London finished with French toast. Had it been ordinary French toast, the strategy might have back-fired, but his use of the ginger-infused maple syrup, Mrs. London’s baguette, market apples and apple sauce as well as some perfect ginger slices, gave this a depth that we reluctantly moved away from to save some appetite for the challenger’s food.
London’s showing was strong and would be tough to beat, but we looked forward to Chef Walsh’s creations eagerly. He started with a bruschetta with the smoked apples, crumbled grilled sausage, thinly sliced cacciota cheese, fresh chives and a glaze of fig vin cotta and apple cider reduced with shallots and herbs. Our eagerness was rewarded. Though the presentation was simple, this was a remarkable bruschetta. The blending of flavors and textures was superb with the smoked apples in particular adding great nuances of sweetness, tartness and smokiness. The battle was on!

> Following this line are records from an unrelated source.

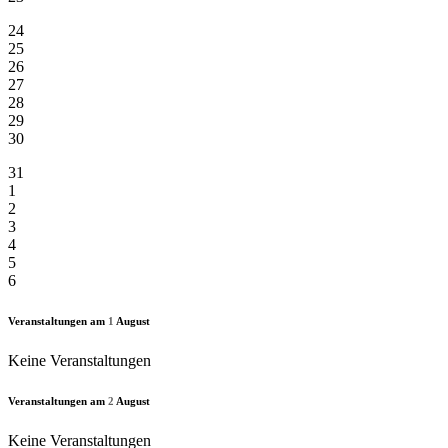
24
25
26
27
28
29
30
31
1
2
3
4
5
6
Veranstaltungen am
1
August
Keine Veranstaltungen
Veranstaltungen am
2
August
Keine Veranstaltungen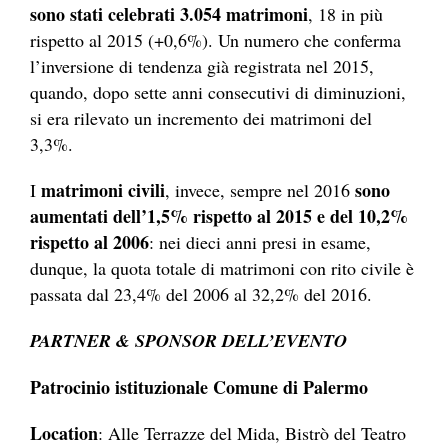
sono stati celebrati 3.054 matrimoni
, 18 in più
rispetto al 2015 (+0,6%). Un numero che conferma
l’inversione di tendenza già registrata nel 2015,
quando, dopo sette anni consecutivi di diminuzioni,
si era rilevato un incremento dei matrimoni del
3,3%.
matrimoni civili
sono
I
, invece, sempre nel 2016
aumentati dell’1,5% rispetto al 2015 e del 10,2%
rispetto al 2006
: nei dieci anni presi in esame,
dunque, la quota totale di matrimoni con rito civile è
passata dal 23,4% del 2006 al 32,2% del 2016.
PARTNER & SPONSOR DELL’EVENTO
Patrocinio istituzionale Comune di Palermo
Location
: Alle Terrazze del Mida, Bistrò del Teatro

Walsh’s second dish was quite good, but left a little room for improvement. The fish was particularly good earning extra points for using both the porgy and the skate and using them well. They were pan-fried and delicious and served draping the blue potatoes. The beurre blanc, while tasty was supposed to have been a ginger beurre blanc, however, the flavor of ginger was faint at most. The chard, covering the fish, while well cooked was one-dimensional and the weakest part of the dish. Overall, the dish was quite good, but it wasn’t sufficient to overcome London’s tour-de-force presentation.
The air of the excitement around the event was aided by the extremely capable emceeing of Albany Times Union Food Editor, Steve Barnes and the coverage of local newspapers like The Saratogian and the live broadcasting of Saratoga 101.3.
A repeat winner, Max London will defend his crown again next year. With another victory, he will be retired into the pantheon of Saratoga Farmers Market Iron Chefs! Also returning next year will be the EVO grills. Tom Thibeault promised to provide them again next year as well as adding some Big Green Egg grills! I’m already salivating!